Collected data entries
——————

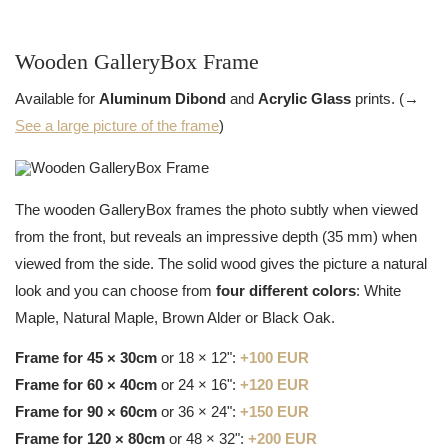
Wooden GalleryBox Frame
Available for
Aluminum Dibond
and
Acrylic Glass
prints. (→
See a large picture of the frame
)
The wooden GalleryBox frames the photo subtly when viewed
from the front, but reveals an impressive depth (35 mm) when
viewed from the side. The solid wood gives the picture a natural
look and you can choose from
four different colors
: White
Maple, Natural Maple, Brown Alder or Black Oak.
Frame for 45 × 30cm
or 18 × 12":
+100 EUR
Frame for 60 × 40cm
or 24 × 16":
+120 EUR
Frame for 90 × 60cm
or 36 × 24":
+150 EUR
Frame for 120 × 80cm
or 48 × 32":
+200 EUR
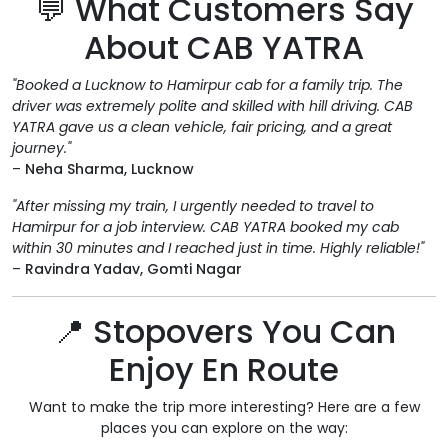
💬 What Customers Say
About CAB YATRA
"Booked a Lucknow to Hamirpur cab for a family trip. The
driver was extremely polite and skilled with hill driving. CAB
YATRA gave us a clean vehicle, fair pricing, and a great
journey."
–
Neha Sharma, Lucknow
"After missing my train, I urgently needed to travel to
Hamirpur for a job interview. CAB YATRA booked my cab
within 30 minutes and I reached just in time. Highly reliable!"
–
Ravindra Yadav, Gomti Nagar
📍 Stopovers You Can
Enjoy En Route
Want to make the trip more interesting? Here are a few
places you can explore on the way:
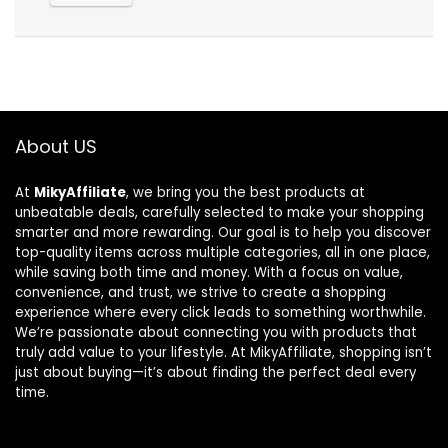
About US
At
MikyAffiliate
, we bring you the best products at
unbeatable deals, carefully selected to make your shopping
smarter and more rewarding. Our goal is to help you discover
top-quality items across multiple categories, all in one place,
while saving both time and money. With a focus on value,
convenience, and trust, we strive to create a shopping
experience where every click leads to something worthwhile.
We’re passionate about connecting you with products that
truly add value to your lifestyle. At MikyAffiliate, shopping isn’t
just about buying—it’s about finding the perfect deal every
time.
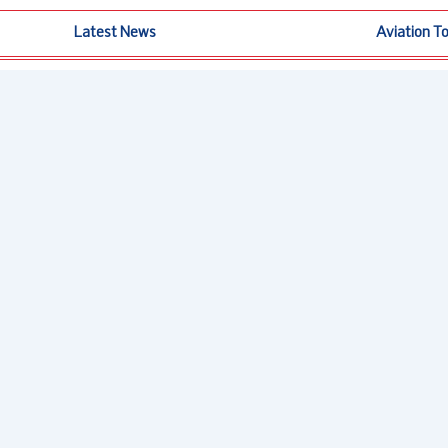
Latest News
Aviation T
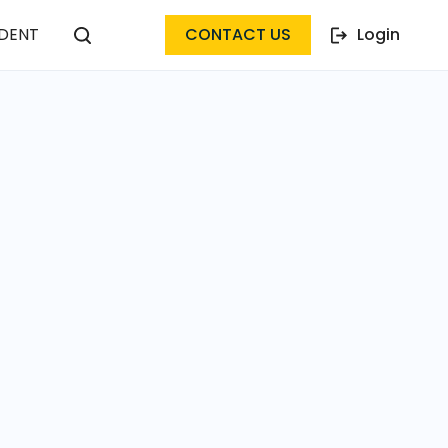
DENT
CONTACT US
Login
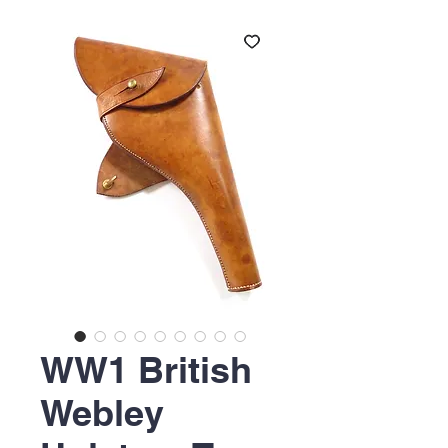
WW1 British
Webley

——————

-- What to do --
Return, in full, every line of these entries that holds "your".

-- Exercise answer --
unbeatable deals, carefully selected to make your shopping
truly add value to your lifestyle. At MikyAffiliate, shopping isn’t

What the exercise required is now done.